TASK INPUT —

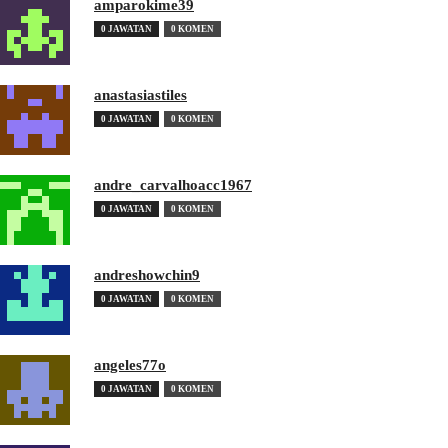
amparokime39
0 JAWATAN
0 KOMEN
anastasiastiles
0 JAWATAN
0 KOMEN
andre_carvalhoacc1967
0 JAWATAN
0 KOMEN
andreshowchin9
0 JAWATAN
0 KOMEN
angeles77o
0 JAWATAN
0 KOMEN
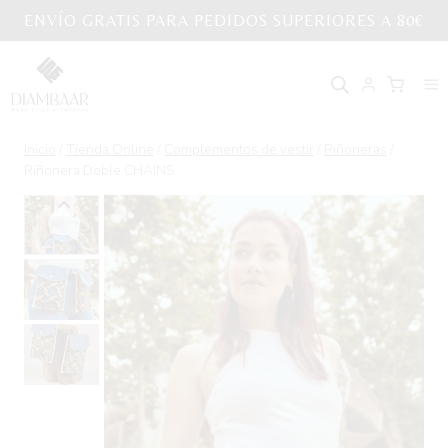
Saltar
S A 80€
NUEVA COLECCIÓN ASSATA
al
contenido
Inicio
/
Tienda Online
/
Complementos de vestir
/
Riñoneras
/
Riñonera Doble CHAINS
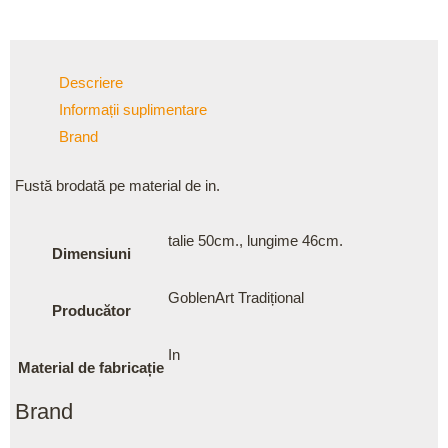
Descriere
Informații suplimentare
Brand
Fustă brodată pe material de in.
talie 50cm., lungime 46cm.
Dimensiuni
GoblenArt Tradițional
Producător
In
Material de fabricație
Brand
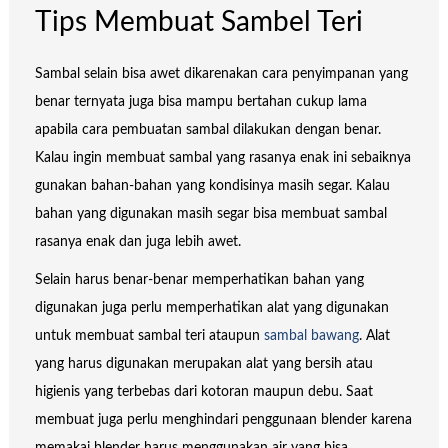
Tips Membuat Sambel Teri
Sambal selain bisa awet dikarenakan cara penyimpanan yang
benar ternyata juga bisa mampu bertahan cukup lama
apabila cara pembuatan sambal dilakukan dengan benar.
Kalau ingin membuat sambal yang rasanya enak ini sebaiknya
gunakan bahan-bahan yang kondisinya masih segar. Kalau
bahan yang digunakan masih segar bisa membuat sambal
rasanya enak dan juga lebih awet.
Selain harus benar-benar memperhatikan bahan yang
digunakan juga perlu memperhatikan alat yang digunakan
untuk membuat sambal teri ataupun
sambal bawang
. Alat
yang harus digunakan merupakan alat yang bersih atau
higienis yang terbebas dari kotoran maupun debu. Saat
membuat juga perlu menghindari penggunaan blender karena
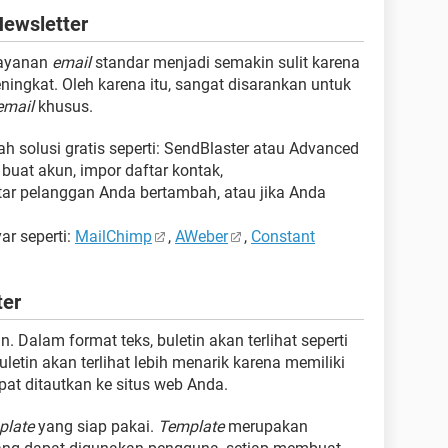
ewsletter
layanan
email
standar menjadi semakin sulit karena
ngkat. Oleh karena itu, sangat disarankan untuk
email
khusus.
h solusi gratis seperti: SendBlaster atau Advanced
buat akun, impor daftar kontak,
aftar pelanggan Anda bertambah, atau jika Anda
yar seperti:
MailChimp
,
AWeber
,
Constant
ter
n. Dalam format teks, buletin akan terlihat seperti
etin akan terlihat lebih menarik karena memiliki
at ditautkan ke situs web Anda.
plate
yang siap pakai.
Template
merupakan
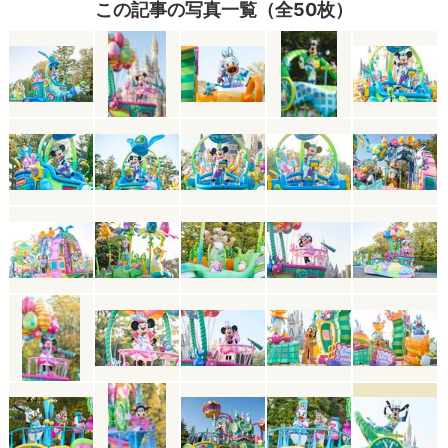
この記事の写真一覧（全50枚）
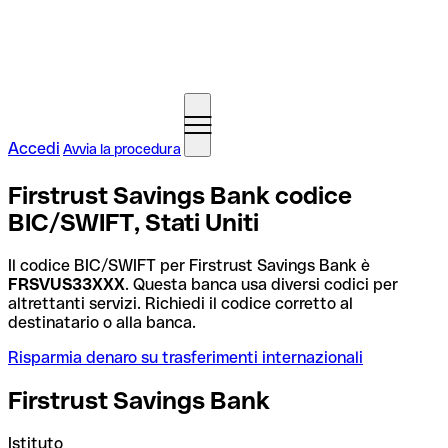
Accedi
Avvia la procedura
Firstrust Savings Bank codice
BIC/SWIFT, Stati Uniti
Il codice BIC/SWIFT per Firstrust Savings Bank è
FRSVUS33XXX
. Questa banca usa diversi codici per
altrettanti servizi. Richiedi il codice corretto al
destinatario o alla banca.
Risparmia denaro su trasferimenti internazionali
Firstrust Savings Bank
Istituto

...

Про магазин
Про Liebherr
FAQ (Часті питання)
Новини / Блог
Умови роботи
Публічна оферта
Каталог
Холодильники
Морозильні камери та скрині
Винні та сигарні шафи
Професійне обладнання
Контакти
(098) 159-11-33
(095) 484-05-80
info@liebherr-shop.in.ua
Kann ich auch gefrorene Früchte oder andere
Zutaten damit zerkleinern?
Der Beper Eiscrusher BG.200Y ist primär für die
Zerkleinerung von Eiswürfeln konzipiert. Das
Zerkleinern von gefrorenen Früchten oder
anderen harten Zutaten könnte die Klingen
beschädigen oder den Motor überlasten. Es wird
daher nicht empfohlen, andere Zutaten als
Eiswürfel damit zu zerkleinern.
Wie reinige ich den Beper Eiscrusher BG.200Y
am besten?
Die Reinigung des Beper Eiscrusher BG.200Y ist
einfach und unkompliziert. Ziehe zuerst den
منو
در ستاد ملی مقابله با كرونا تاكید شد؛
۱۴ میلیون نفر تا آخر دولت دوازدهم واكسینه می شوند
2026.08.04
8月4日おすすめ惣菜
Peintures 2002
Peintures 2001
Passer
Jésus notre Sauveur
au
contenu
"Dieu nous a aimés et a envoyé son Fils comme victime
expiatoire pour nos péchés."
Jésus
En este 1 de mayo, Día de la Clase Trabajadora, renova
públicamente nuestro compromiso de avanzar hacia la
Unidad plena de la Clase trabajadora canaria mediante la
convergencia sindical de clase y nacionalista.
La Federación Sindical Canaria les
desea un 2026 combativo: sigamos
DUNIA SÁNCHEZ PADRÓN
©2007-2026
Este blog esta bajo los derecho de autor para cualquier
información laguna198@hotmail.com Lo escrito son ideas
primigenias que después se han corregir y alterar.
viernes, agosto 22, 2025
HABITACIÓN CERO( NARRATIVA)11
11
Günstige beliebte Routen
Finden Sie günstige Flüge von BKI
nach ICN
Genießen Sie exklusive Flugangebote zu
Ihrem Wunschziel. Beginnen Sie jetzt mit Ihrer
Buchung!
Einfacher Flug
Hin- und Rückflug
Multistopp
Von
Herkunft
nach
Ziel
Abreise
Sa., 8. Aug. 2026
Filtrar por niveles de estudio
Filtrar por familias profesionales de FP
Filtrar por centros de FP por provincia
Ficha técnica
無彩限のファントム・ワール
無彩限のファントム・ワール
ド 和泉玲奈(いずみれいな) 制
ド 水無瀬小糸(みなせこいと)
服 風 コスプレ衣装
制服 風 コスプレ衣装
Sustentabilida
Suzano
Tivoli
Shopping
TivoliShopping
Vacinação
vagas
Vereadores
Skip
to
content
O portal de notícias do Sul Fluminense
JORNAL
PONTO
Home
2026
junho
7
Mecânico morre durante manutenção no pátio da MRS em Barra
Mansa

==

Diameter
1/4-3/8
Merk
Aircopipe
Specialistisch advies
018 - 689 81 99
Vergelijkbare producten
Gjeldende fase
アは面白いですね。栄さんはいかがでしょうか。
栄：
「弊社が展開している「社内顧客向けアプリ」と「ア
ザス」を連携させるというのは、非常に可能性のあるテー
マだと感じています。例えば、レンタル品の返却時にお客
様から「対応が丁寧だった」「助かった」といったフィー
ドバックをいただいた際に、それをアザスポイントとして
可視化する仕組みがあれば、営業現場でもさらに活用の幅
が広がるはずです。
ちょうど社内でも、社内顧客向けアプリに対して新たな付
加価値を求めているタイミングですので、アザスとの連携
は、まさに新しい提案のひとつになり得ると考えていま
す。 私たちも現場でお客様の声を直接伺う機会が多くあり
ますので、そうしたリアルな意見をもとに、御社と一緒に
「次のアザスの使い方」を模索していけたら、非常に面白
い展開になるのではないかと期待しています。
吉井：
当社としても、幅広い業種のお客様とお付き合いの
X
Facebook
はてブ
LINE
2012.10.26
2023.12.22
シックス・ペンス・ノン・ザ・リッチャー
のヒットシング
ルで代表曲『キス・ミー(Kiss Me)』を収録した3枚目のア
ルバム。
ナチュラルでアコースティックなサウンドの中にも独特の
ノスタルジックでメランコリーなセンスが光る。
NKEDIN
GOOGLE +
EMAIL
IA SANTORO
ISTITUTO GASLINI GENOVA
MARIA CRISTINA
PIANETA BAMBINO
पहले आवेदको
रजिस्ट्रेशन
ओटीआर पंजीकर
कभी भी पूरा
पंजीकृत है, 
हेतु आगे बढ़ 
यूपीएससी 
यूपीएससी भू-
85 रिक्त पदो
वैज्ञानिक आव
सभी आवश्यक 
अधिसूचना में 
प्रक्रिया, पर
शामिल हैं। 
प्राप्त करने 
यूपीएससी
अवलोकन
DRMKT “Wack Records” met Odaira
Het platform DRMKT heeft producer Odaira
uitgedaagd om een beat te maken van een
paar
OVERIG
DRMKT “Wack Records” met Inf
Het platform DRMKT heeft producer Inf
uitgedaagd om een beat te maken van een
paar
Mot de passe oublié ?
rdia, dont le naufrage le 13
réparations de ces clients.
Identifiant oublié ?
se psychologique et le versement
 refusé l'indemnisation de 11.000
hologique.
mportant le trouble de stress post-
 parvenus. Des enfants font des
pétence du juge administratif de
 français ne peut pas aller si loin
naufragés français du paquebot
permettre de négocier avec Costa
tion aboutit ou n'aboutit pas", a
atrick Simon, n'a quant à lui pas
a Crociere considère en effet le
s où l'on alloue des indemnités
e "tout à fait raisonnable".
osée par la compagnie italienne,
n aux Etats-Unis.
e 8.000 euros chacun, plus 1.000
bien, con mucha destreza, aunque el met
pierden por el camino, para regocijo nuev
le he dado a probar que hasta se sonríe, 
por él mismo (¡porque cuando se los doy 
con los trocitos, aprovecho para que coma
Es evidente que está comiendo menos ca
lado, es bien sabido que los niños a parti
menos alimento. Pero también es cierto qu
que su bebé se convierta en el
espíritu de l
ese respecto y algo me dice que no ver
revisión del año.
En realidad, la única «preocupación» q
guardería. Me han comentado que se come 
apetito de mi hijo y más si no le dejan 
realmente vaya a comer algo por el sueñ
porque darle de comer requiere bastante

PROBLEM — Each line between the one holding "amparokime39" and the one holding "Sambal selain bisa", inclusive, should be copied exactly as it appears above, and pictures should be omitted.

PROBLEM SOLUTION —
amparokime39
0 JAWATAN
0 KOMEN
anastasiastiles
0 JAWATAN
0 KOMEN
andre_carvalhoacc1967
0 JAWATAN
0 KOMEN
andreshowchin9
0 JAWATAN
0 KOMEN
angeles77o
0 JAWATAN
0 KOMEN
Saltar
S A 80€
NUEVA COLECCIÓN ASSATA
al
contenido
Inicio
/
Tienda Online
/
Complementos de vestir
/
Riñoneras
/
Riñonera Doble CHAINS
Descriere
Informații suplimentare
Brand
Fustă brodată pe material de in.
talie 50cm., lungime 46cm.
Dimensiuni
GoblenArt Tradițional
Producător
In
Material de fabricație
Brand
Tips Membuat Sambel Teri
Sambal selain bisa awet dikarenakan cara penyimpanan yang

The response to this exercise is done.